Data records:

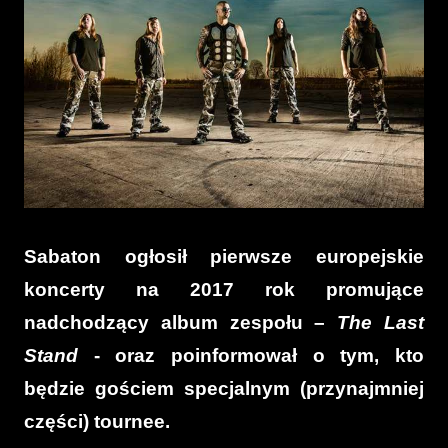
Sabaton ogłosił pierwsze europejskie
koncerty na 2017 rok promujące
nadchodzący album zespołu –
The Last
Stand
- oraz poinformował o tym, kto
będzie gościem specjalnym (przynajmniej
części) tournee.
* * *
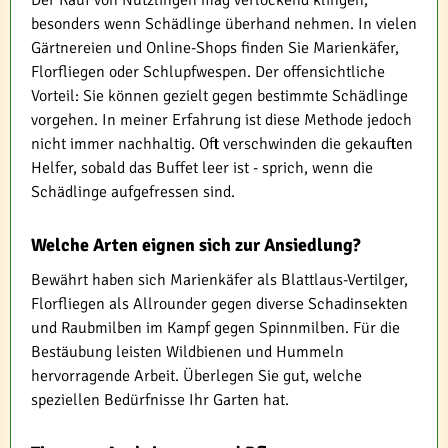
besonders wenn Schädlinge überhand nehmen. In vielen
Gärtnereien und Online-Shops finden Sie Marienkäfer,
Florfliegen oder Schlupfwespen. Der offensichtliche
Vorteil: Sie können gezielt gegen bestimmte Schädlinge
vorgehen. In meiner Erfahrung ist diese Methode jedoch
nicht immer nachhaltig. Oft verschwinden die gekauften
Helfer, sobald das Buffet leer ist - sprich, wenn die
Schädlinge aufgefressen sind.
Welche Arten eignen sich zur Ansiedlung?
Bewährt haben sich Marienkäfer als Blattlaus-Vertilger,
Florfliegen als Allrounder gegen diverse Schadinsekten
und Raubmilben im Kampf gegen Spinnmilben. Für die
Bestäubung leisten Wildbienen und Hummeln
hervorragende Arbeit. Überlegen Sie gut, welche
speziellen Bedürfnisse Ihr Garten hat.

* **Task item**: Would you output, from the records above, exactly the run of lines that starts at the line containing "będzie gościem specjalnym (przynajmniej" and ends at the line containing "części) tournee.", and only that run?

* **Answer to this exercise**:
będzie gościem specjalnym (przynajmniej
części) tournee.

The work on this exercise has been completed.